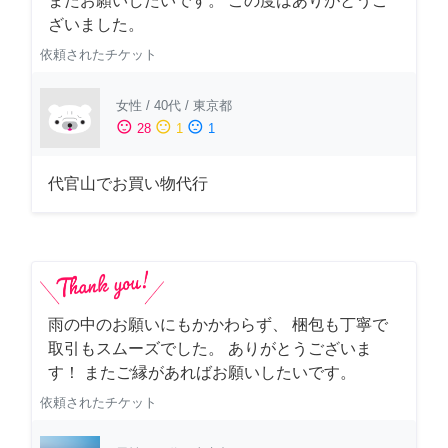
またお願いしたいです。 この度はありがとうご
ざいました。
依頼されたチケット
女性
/
40代
/
東京都
sentiment_satisfied
sentiment_neutral
sentiment_dissatisfied
28
1
1
代官山でお買い物代行
雨の中のお願いにもかかわらず、 梱包も丁寧で
取引もスムーズでした。 ありがとうございま
す！ またご縁があればお願いしたいです。
依頼されたチケット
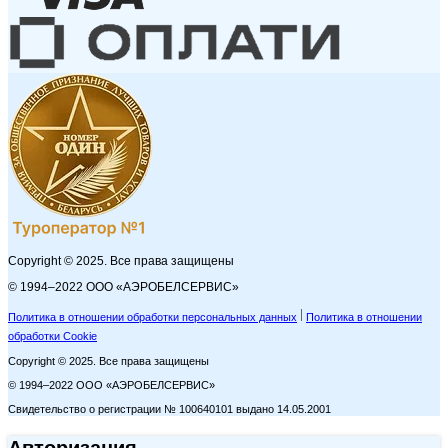
Copyright © 2025. Все права защищены
© 1994–2022 ООО «АЭРОБЕЛСЕРВИС»
Политика в отношении обработки персональных данных
Политика в отношении
обработки Cookie
Copyright © 2025. Все права защищены
© 1994–2022 ООО «АЭРОБЕЛСЕРВИС»
Свидетельство о регистрации № 100640101 выдано 14.05.2001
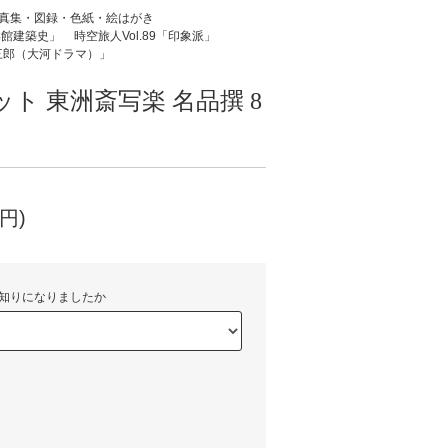
真集・図録・色紙・絵はがき
本洋館建築史」
時空旅人Vol.89「印象派」
三郎（大河ドラマ）」
ト 東洲斎写楽 名品撰 8
円)
知りになりましたか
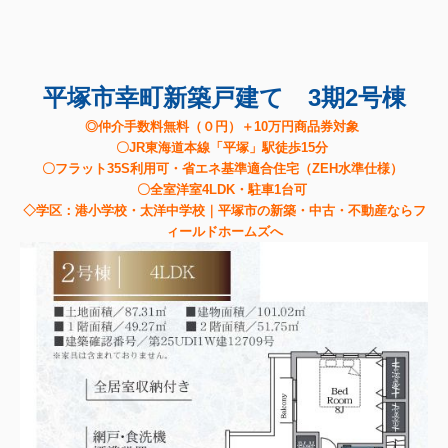
平塚市幸町新築戸建て 3期2号棟
◎仲介手数料無料（０円）＋10万円商品券対象
〇JR東海道本線「平塚」駅徒歩15分
〇フラット35S利用可・省エネ基準適合住宅（ZEH水準仕様）
〇全室洋室4LDK・駐車1台可
◇学区：港小学校・太洋中学校｜平塚市の新築・中古・不動産ならフ
ィールドホームズへ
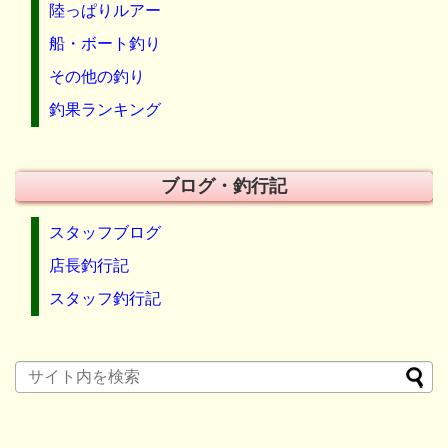
陸っぱりルアー
船・ボート釣り
その他の釣り
釣果ランキング
ブログ・釣行記
スタッフブログ
店長釣行記
スタッフ釣行記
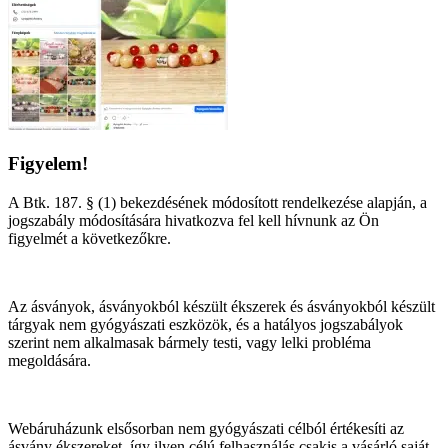
Figyelem!
A Btk. 187. § (1) bekezdésének módosított rendelkezése alapján, a
jogszabály módosítására hivatkozva fel kell hívnunk az Ön
figyelmét a következőkre.
Az ásványok, ásványokból készült ékszerek és ásványokból készült
tárgyak nem gyógyászati eszközök, és a hatályos jogszabályok
szerint nem alkalmasak bármely testi, vagy lelki probléma
megoldására.
Webáruházunk elsősorban nem gyógyászati célból értékesíti az
ásvány ékszereket, így ilyen célú felhasználás csakis a vásárló saját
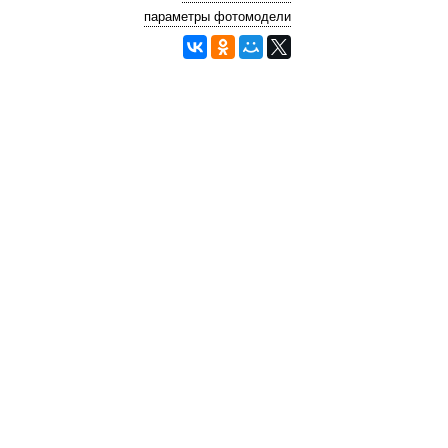
параметры фотомодели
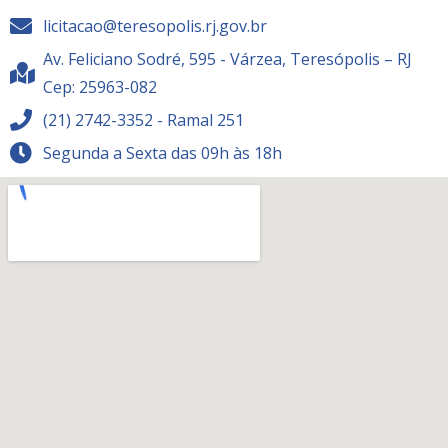
licitacao@teresopolis.rj.gov.br
Av. Feliciano Sodré, 595 - Várzea, Teresópolis – RJ
Cep: 25963-082
(21) 2742-3352 - Ramal 251
Segunda a Sexta das 09h às 18h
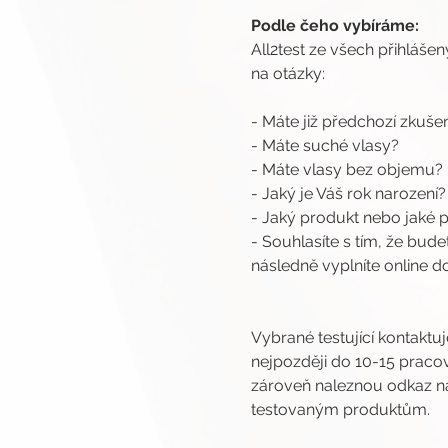
Podle čeho vybíráme:
All2test ze všech přihlášen
na otázky:
- Máte již předchozí zkuš
- Máte suché vlasy?
- Máte vlasy bez objemu?
- Jaký je Váš rok narození?
- Jaký produkt nebo jaké
- Souhlasíte s tím, že bud
následně vyplníte online d
Vybrané testující kontaktu
nejpozději do 10-15 pracov
zároveň naleznou odkaz na 
testovaným produktům.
--------
REQUIREMENT:
Reproduce each line from the listing above that includes the word "gyógyászati".

OUTPUT FOR THIS TASK:
tárgyak nem gyógyászati eszközök, és a hatályos jogszabályok
Webáruházunk elsősorban nem gyógyászati célból értékesíti az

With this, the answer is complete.